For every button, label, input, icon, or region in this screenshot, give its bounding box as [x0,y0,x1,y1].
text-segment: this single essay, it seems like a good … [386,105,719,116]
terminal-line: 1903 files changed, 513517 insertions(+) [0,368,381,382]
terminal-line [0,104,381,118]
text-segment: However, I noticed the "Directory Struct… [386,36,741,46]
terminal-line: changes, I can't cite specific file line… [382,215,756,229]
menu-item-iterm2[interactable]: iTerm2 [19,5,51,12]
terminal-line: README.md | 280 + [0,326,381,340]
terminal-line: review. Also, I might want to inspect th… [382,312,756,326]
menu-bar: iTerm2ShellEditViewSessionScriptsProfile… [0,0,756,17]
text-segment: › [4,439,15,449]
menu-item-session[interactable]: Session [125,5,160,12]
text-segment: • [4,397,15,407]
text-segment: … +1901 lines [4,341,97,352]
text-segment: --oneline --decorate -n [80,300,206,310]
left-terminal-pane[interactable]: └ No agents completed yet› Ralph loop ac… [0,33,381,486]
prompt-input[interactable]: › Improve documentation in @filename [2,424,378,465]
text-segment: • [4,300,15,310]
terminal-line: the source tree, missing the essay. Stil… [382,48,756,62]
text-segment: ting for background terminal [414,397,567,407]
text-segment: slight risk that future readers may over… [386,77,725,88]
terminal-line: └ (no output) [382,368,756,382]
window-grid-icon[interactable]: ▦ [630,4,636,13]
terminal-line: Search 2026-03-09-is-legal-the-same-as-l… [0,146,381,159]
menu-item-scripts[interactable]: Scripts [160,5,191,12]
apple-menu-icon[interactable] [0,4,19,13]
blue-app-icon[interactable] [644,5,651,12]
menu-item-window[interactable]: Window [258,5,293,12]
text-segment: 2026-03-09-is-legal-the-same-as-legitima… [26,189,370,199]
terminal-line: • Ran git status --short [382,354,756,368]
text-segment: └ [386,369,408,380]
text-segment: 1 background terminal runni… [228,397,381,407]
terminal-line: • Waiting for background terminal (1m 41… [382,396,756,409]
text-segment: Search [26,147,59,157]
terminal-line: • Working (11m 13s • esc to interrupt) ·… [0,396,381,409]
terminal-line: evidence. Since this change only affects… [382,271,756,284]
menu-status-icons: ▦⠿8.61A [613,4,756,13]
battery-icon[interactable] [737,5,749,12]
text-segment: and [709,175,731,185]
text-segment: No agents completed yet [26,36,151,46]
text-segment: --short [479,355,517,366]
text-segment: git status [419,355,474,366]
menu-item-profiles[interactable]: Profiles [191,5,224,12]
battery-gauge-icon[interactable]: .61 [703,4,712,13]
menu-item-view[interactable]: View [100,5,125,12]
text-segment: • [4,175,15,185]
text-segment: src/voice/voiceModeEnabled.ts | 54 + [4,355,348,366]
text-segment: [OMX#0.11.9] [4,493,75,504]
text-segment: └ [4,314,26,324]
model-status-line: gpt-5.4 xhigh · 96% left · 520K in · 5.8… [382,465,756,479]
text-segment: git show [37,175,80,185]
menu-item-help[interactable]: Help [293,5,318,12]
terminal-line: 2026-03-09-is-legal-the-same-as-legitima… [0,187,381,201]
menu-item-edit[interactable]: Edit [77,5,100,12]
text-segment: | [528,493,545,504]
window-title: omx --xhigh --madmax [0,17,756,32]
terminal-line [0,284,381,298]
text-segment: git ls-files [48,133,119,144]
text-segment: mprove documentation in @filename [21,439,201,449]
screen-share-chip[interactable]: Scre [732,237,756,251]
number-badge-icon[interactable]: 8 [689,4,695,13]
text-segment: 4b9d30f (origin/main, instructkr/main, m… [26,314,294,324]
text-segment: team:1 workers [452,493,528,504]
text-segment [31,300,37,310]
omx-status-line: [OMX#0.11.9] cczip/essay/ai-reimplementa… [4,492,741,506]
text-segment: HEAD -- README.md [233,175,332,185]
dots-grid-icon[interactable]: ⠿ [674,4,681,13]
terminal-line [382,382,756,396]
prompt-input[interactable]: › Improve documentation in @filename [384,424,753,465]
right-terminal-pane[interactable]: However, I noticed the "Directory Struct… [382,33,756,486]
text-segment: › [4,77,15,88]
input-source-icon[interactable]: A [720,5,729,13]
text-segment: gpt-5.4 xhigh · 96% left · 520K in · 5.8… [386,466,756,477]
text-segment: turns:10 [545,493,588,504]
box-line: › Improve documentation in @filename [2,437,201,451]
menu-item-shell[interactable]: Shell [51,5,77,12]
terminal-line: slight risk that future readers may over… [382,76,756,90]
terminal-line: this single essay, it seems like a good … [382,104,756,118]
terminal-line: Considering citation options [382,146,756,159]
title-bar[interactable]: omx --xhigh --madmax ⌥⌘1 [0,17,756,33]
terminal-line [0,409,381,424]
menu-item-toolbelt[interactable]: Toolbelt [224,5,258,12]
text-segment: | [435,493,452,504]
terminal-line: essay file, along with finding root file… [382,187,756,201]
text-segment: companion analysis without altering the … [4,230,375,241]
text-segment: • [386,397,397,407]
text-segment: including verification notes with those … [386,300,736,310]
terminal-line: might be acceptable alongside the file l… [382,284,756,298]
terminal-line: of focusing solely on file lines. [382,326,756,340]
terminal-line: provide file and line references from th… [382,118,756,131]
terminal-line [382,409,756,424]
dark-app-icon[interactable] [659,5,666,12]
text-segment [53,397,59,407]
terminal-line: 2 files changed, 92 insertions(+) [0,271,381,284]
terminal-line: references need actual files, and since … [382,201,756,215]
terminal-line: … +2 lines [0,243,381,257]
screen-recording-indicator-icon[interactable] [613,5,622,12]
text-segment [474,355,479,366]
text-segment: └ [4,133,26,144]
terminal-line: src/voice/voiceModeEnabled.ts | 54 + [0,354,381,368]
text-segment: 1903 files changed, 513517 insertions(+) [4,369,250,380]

Exercise details – Which lines of the records hold the string "legal"? Copy each one.

Exercise solution –
terminal-line: Search 2026-03-09-is-legal-the-same-as-l… [0,146,381,159]
text-segment: 2026-03-09-is-legal-the-same-as-legitima… [26,189,370,199]
terminal-line: 2026-03-09-is-legal-the-same-as-legitima… [0,187,381,201]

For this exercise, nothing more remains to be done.